The other thing is that it appeals to a very wide audience. It is a New York Times production, but I hoped that maybe the accessibility of it gives it a wider reach than those who read the Times, especially online. It’s great — the refugees who I’m writing about, even with their somewhat limited grasp of written English, can read it. So the advantage of few words and visual images is that it expands the realm of people who can process it and appreciate it.
There’s a scene in the the first installment where the dad has a flashback to basically being tortured in Syria. And my son who’s 10 was able to get what was going on in that scene and appreciate the seriousness and gravity and sadness of it, but it wasn’t so gruesome that he was going to be horribly upset or traumatized by it. And so I think if you would have described a torture scene in print it would have been somehow more disturbing, really. There are ways that its format can make it — without watering it down — more accessible.

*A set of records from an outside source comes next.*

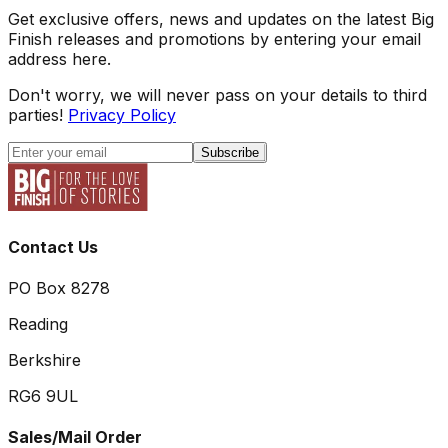
Get exclusive offers, news and updates on the latest Big
Finish releases and promotions by entering your email
address here.
Don't worry, we will never pass on your details to third
parties!
Privacy Policy
Subscribe
Contact Us
PO Box 8278
Reading
Berkshire
RG6 9UL
Sales/Mail Order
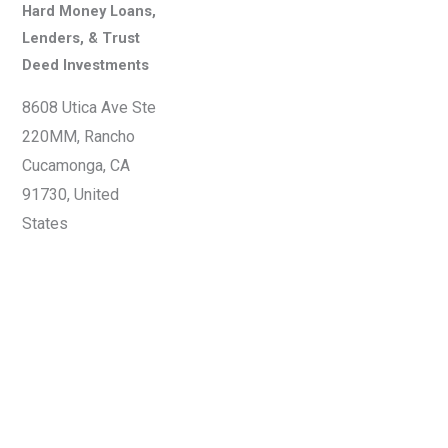
Hard Money Loans,
Lenders, & Trust
Deed Investments
8608 Utica Ave Ste
220MM, Rancho
Cucamonga, CA
91730, United
States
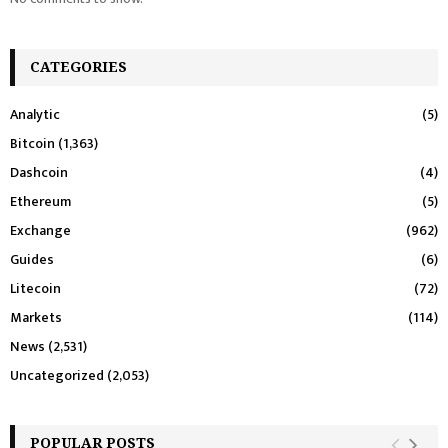
CATEGORIES
Analytic
(5)
Bitcoin
(1,363)
Dashcoin
(4)
Ethereum
(5)
Exchange
(962)
Guides
(6)
Litecoin
(72)
Markets
(114)
News
(2,531)
Uncategorized
(2,053)
POPULAR POSTS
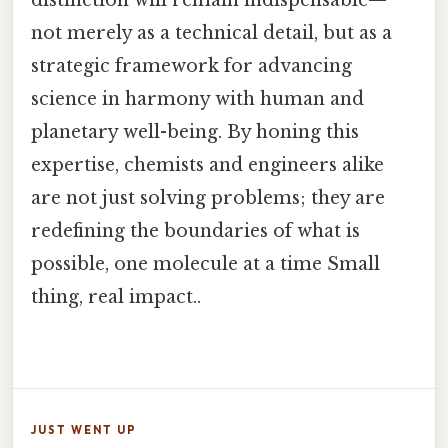
distinction will remain indispensable—
not merely as a technical detail, but as a
strategic framework for advancing
science in harmony with human and
planetary well-being. By honing this
expertise, chemists and engineers alike
are not just solving problems; they are
redefining the boundaries of what is
possible, one molecule at a time Small
thing, real impact..
JUST WENT UP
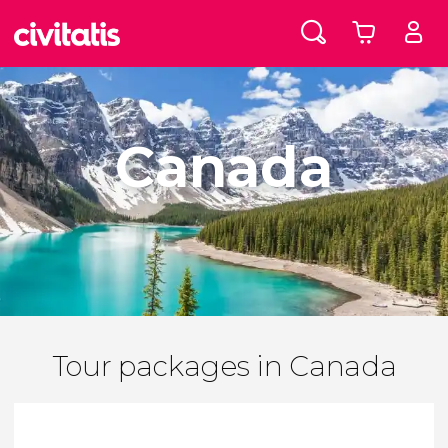
Canada
Tour packages in Canada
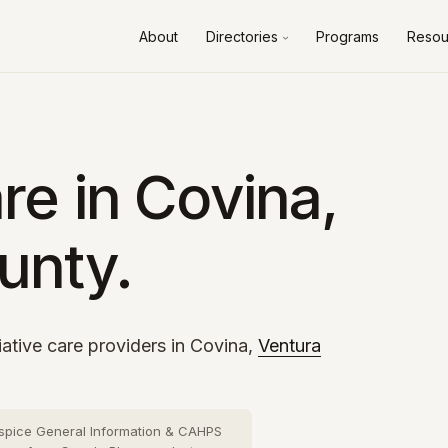
About
Directories
Programs
Resou
Alameda County
10 cities
›
Contra Costa County
8 cities
›
Fresno County
2 cities
›
re in Covina,
Kern County
3 cities
›
unty.
Los Angeles County
73 cities
›
Orange County
26 cities
›
Riverside County
13 cities
›
iative care providers in Covina,
Ventura
Sacramento County
10 cities
›
San Bernardino County
16 cities
›
spice General Information & CAHPS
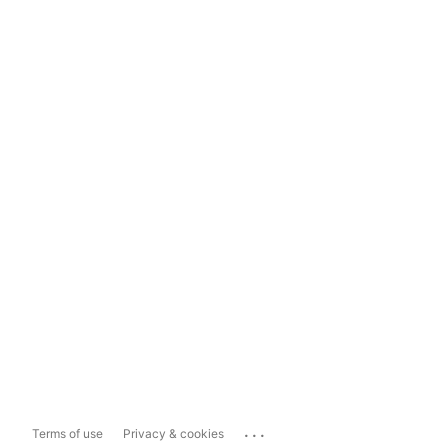
...
Terms of use
Privacy & cookies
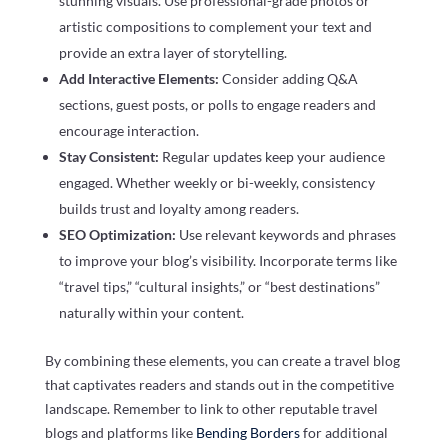
stunning visuals. Use professional-grade photos or
artistic compositions to complement your text and
provide an extra layer of storytelling.
Add Interactive Elements:
Consider adding Q&A
sections, guest posts, or polls to engage readers and
encourage interaction.
Stay Consistent:
Regular updates keep your audience
engaged. Whether weekly or bi-weekly, consistency
builds trust and loyalty among readers.
SEO Optimization:
Use relevant keywords and phrases
to improve your blog’s visibility. Incorporate terms like
“travel tips,” “cultural insights,” or “best destinations”
naturally within your content.
By combining these elements, you can create a travel blog
that captivates readers and stands out in the competitive
landscape. Remember to link to other reputable travel
blogs and platforms like
Bending Borders
for additional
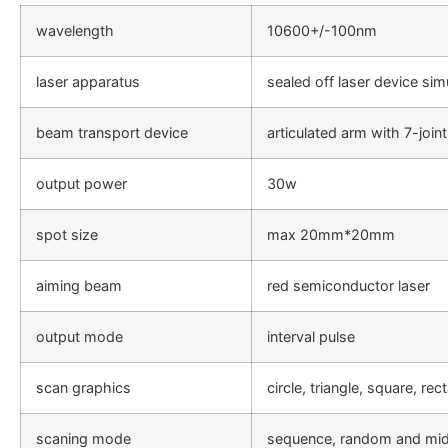
wavelength
10600+/-100nm
laser apparatus
sealed off laser device sim
beam transport device
articulated arm with 7-join
output power
30w
spot size
max 20mm*20mm
aiming beam
red semiconductor laser
output mode
interval pulse
scan graphics
circle, triangle, square, rec
scaning mode
sequence, random and mid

What can other newsrooms learn from New World about covering Syrian refugees in their communities?
One is that it requires investment. The Times supported us to do a long-term project where we follow the families over the course of many months. I think what happens is that there are layers to the story and you have to build up trust. And part of what’s happening with these two families is that because we’ve been following them for more than six months, they’ve really let us into their lives, and that allows us and the reader to have a deeper connection with them. But none of that’s possible if the news organization you’re working for doesn’t support the people who are doing it to spend that kind of time going into a deep dive.
The other thing is that, it seems obvious perhaps, but everyone has a story. Every one of these refugees has some sort of epic story. You know, you have to find someone who’s willing to tell it, but there’s an abundance of powerful narratives like this in towns wherever these folks are being resettled.
It’s not easy to sell the reader into reading a story that they think is going to be a downer in a time where there’s already a lot of bad news. I think in some ways you need to lure the reader into these stories in different ways and then they’re surprised that they’re actually as invested as they are. The value of new formats is that people would be willing to try a narrative that otherwise they might not.
What have you learned from New World?
Clinging to the old format of, “This is how journalism is done and it doesn’t involve x, y and z,” I don’t think that’s a winning strategy at this point. Editors are going to have to take risks to come up with innovative ways to tell stories. If they do, they’re going to get followings and if they don’t, it’s going to be a kind of slow death.